A study published today in Trends in Ecology & Evolution unveils an intriguing connection between hot testicles and the evolution of potent anti-cancer genes in elephants.

Led by Professor Fritz Vollrath, Chairman of Save the Elephants, the research suggests that the absence of testicular descent in elephants may have driven the development of multiple anti-cancer genes, safeguarding their temperature-sensitive sperm production.

This novel hypothesis presents an exciting avenue for cancer researchers, potentially offering valuable insights into understanding the cellular response to DNA damage in humans.

Despite their large size and a higher number of somatic cell divisions, which traditionally increase cancer risk, elephants defy conventional expectations. This phenomenon, known as Peto’s Paradox, was first observed by renowned Oxford epidemiologist Richard Peto, who noted that elephants and whales appear to be surprisingly resistant to the development of cancers.

Recent scientific advancements have shed light on the importance of elephants in deciphering this intriguing cancer mitigation puzzle. Key is the link between a genetic marker, the TP53 gene, and its protein product p53. P53 identifies and neutralizes damaged DNA during cell divisions and thus impedes the spread of mutations.

Remarkably, elephants stand out by hosting 20 copies of the TP53 gene, while all other known animals, including humans, possess only a single copy. This begs the question: Why have elephants evolved this seemingly magical defense mechanism against cancer when other species have not?

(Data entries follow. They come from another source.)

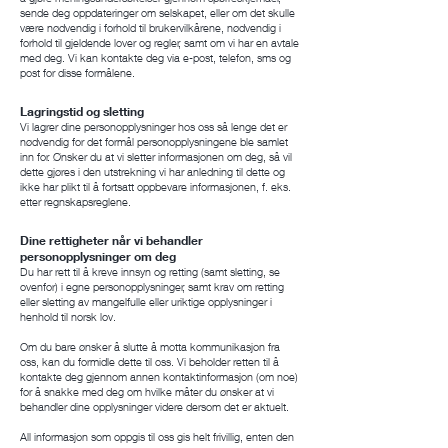
sende deg oppdateringer om selskapet, eller om det skulle
være nødvendig i forhold til brukervilkårene, nødvendig i
forhold til gjeldende lover og regler, samt om vi har en avtale
med deg. Vi kan kontakte deg via e-post, telefon, sms og
post for disse formålene.
Lagringstid og sletting
Vi lagrer dine personopplysninger hos oss så lenge det er
nødvendig for det formål personopplysningene ble samlet
inn for. Ønsker du at vi sletter informasjonen om deg, så vil
dette gjøres i den utstrekning vi har anledning til dette og
ikke har plikt til å fortsatt oppbevare informasjonen, f. eks.
etter regnskapsreglene.
Dine rettigheter når vi behandler
personopplysninger om deg
Du har rett til å kreve innsyn og retting (samt sletting, se
ovenfor) i egne personopplysninger, samt krav om retting
eller sletting av mangelfulle eller uriktige opplysninger i
henhold til norsk lov.
Om du bare ønsker å slutte å motta kommunikasjon fra
oss, kan du formidle dette til oss. Vi beholder retten til å
kontakte deg gjennom annen kontaktinformasjon (om noe)
for å snakke med deg om hvilke måter du ønsker at vi
behandler dine opplysninger videre dersom det er aktuelt.
All informasjon som oppgis til oss gis helt frivillig, enten den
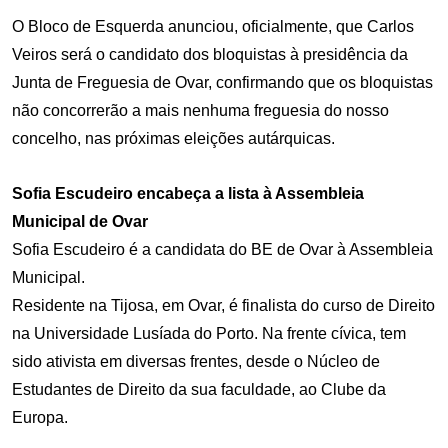
O Bloco de Esquerda anunciou, oficialmente, que Carlos
Veiros será o candidato dos bloquistas à presidência da
Junta de Freguesia de Ovar, confirmando que os bloquistas
não concorrerão a mais nenhuma freguesia do nosso
concelho, nas próximas eleições autárquicas.
Sofia Escudeiro encabeça a lista à Assembleia
Municipal de Ovar
Sofia Escudeiro é a candidata do BE de Ovar à Assembleia
Municipal.
Residente na Tijosa, em Ovar, é finalista do curso de Direito
na Universidade Lusíada do Porto. Na frente cívica, tem
sido ativista em diversas frentes, desde o Núcleo de
Estudantes de Direito da sua faculdade, ao Clube da
Europa.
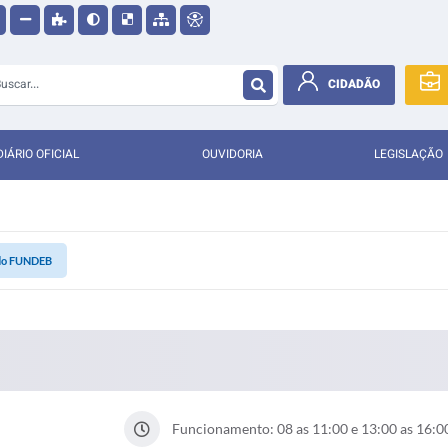
CIDADÃO
DIÁRIO OFICIAL
OUVIDORIA
LEGISLAÇÃO
do FUNDEB
Funcionamento: 08 as 11:00 e 13:00 as 16:0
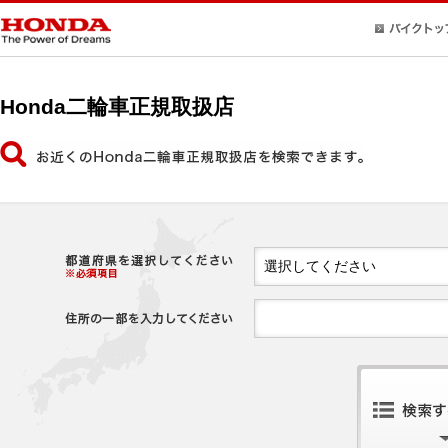
Honda二輪車正規取扱店
選択してください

The study highlights that selection on somatic cells, which make up bodies, organs and tissues, is relatively weak and slow due to the intricate mix of healthy and potentially harmful cells. Additionally, evolution tends to proceed gradually when limited to developments occurring in older age, after most offspring have been produced. In contrast, selection on germ cells, such as sperm and eggs, is considerably stronger and faster, as it directly impacts the survival of each individual cell.

This brings us to the intriguing topic of testicle temperature. In mammals, the production of healthy sperm relies on the testes being several degrees cooler than the body temperature. Consequently, the descent of testicles into a scrotum plays a vital role in cooling them as maturity approaches. Elephants, however, lack the genes responsible for this descent, resulting in their testicles remaining inside their bodies even in mature bulls, subjecting them to elevated temperatures.

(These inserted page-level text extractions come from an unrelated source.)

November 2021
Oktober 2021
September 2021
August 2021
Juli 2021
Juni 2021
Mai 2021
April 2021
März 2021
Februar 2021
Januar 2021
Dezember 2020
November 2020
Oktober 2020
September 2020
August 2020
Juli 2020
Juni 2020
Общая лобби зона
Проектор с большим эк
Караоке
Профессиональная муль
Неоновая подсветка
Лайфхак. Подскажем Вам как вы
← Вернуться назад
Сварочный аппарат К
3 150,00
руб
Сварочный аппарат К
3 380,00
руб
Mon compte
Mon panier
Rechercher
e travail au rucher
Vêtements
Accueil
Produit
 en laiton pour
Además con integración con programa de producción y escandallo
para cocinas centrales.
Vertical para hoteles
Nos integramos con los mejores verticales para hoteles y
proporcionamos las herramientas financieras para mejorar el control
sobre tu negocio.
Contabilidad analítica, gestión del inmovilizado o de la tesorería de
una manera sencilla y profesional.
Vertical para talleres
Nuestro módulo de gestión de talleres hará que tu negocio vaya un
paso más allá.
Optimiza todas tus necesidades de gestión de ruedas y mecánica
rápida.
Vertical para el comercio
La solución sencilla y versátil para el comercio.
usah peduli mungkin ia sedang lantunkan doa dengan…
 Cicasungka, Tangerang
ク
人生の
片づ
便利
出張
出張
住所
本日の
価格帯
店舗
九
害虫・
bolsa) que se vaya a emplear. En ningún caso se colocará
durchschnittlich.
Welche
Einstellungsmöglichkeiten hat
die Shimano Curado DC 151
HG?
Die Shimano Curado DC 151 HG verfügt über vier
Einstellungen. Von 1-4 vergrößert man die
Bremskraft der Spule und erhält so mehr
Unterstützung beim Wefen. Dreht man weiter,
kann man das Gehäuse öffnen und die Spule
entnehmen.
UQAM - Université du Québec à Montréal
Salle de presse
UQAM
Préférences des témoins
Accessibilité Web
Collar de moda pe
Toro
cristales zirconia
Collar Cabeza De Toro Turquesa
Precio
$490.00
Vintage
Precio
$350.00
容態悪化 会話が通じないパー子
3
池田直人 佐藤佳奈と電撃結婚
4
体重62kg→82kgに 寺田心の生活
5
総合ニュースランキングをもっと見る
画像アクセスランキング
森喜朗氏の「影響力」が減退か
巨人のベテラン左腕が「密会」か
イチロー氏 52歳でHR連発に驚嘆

Considering elephants’ inherent vulnerability to climatic challenges due to their bulk, unfavorable surface ratio, thick skin, and heat exchange mechanisms centered on blood flow in the ear flaps, their body temperatures can soar to levels that are detrimental to mammalian metabolism and detrimental to healthy sperm production.

Under the paradigm presented by this study, the proliferation of TP53 genes would not have primarily evolved to combat cancer but rather to support DNA stabilization in the spermatogonia, ensuring the production of robust spermatozoa and safeguarding the germ line. Nevertheless, this diversification of p53 proteins also offers protective benefits against DNA damage and mutations in somatic cell lines, thus providing additional collateral advantages linked to cancer and aging, an area where p53 is well known to play a prominent role.

Professor Vollrath, commenting on the research, says, “Elephants provide us with a unique system to study the evolution of a robust defense mechanism against DNA damage and explore the intricate details of the p53 complex in our own battle against cancer and ailments like aging. Novel insights in this field are always important, but especially now that overheating is becoming ever more of an issue also for us humans.”